Exploring Perspectives on the Impact of Artificial Intelligence on the
Creativity of Knowledge Work: Beyond Mechanised Plagiarism and Stochastic
Parrots
- URL: http://arxiv.org/abs/2307.10751v1
- Date: Thu, 20 Jul 2023 10:26:57 GMT
- Title: Exploring Perspectives on the Impact of Artificial Intelligence on the
Creativity of Knowledge Work: Beyond Mechanised Plagiarism and Stochastic
Parrots
- Authors: Advait Sarkar
- Abstract summary: I show how creativity and originality resist definition as a notatable or information-theoretic property of an object.
I suggest that AI shifts knowledge work from material production to critical integration.

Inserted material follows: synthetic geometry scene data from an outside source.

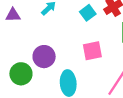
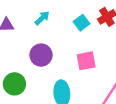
purple circle: (44, 57) -> (41, 55), moved

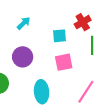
cyan square: (81, 23) -> (59, 36), moved, turned 32

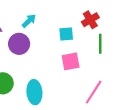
purple circle: (23, 57) -> (19, 44), moved
cyan ellipse: (42, 92) -> (34, 92), moved

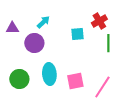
pink square: (71, 61) -> (75, 81), moved
cyan ellipse: (34, 92) -> (49, 74), moved

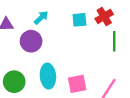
cyan square: (77, 34) -> (79, 20), moved

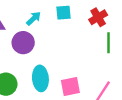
cyan square: (79, 20) -> (63, 13), moved

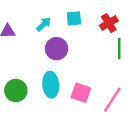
purple circle: (23, 43) -> (57, 49), moved
pink square: (70, 86) -> (81, 93), turned 30

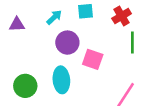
pink square: (81, 93) -> (93, 59), moved

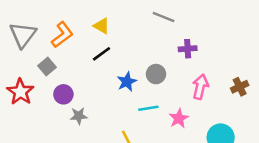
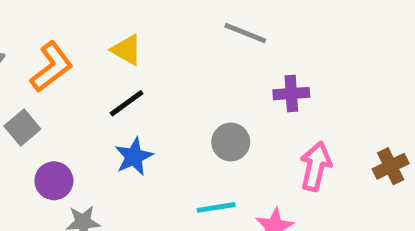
blue star: (127, 82) -> (134, 157), moved

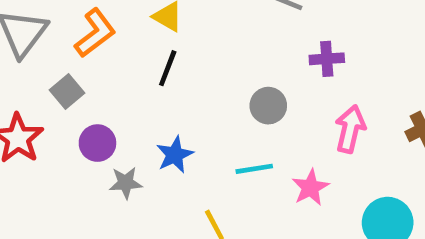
black line: (127, 103) -> (168, 68), turned -33
blue star: (134, 157) -> (175, 155), moved

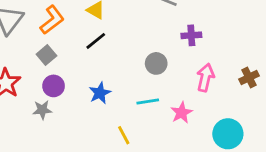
black line: (168, 68) -> (96, 41), turned 30
gray square: (67, 92) -> (46, 55), moved
gray star: (126, 183) -> (42, 110), moved

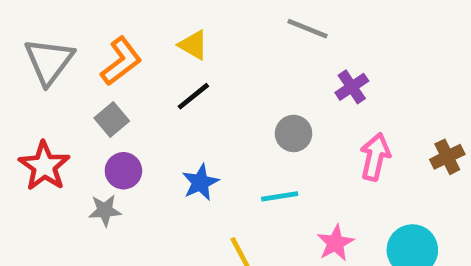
purple cross: (191, 35) -> (352, 87), turned -30
pink star: (181, 113) -> (335, 243), moved

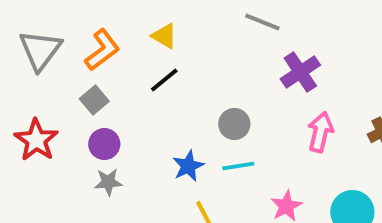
purple cross: (352, 87) -> (300, 72), size x1.4
gray circle: (294, 133) -> (234, 124), moved
blue star: (200, 182) -> (188, 166), moved
gray star: (105, 210) -> (108, 182), moved

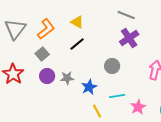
purple cross: (300, 72) -> (129, 38), moved
cyan line: (238, 166) -> (117, 96), moved
gray star: (108, 182) -> (67, 78), moved

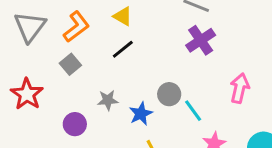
gray circle: (112, 66) -> (169, 94), moved
purple circle: (47, 76) -> (75, 124), moved
cyan line: (117, 96) -> (193, 111), moved, turned 63

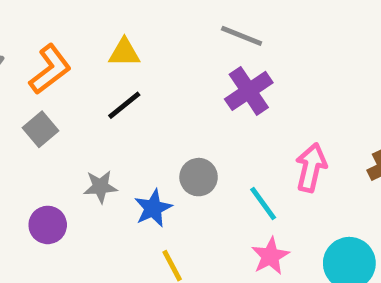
yellow triangle: (123, 16) -> (124, 53), turned -30
cyan line: (193, 111) -> (263, 203), moved

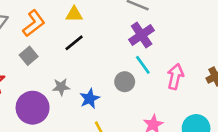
gray circle: (199, 177) -> (125, 82), moved
cyan line: (263, 203) -> (143, 65), moved
purple circle: (48, 225) -> (33, 108), size x1.6

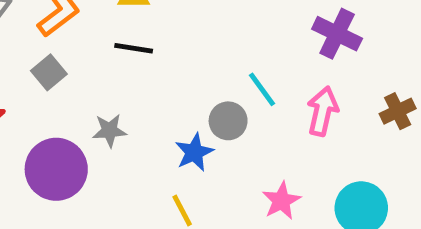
purple cross: (142, 35) -> (337, 34), moved, turned -30
black line: (74, 43) -> (134, 48), turned 48
blue star: (90, 99) -> (194, 152), moved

- Score: 11.104666702713793
- License: http://arxiv.org/licenses/nonexclusive-distrib/1.0/
- Abstract: Artificial Intelligence (AI), and in particular generative models, are
transformative tools for knowledge work. They problematise notions of
creativity, originality, plagiarism, the attribution of credit, and copyright
ownership. Critics of generative models emphasise the reliance on large amounts
of training data, and view the output of these models as no more than
randomised plagiarism, remix, or collage of the source data. On these grounds,
many have argued for stronger regulations on the deployment, use, and
attribution of the output of these models. However, these issues are not new or
unique to artificial intelligence. In this position paper, using examples from
literary criticism, the history of art, and copyright law, I show how
creativity and originality resist definition as a notatable or
information-theoretic property of an object, and instead can be seen as the
property of a process, an author, or a viewer. Further alternative views hold
that all creative work is essentially reuse (mostly without attribution), or
that randomness itself can be creative. I suggest that creativity is ultimately
defined by communities of creators and receivers, and the deemed sources of
creativity in a workflow often depend on which parts of the workflow can be
automated. Using examples from recent studies of AI in creative knowledge work,
I suggest that AI shifts knowledge work from material production to critical
integration. This position paper aims to begin a conversation around a more
nuanced approach to the problems of creativity and credit assignment for
generative models, one which more fully recognises the importance of the
creative and curatorial voice of the users of these models and moves away from
simpler notational or information-theoretic views.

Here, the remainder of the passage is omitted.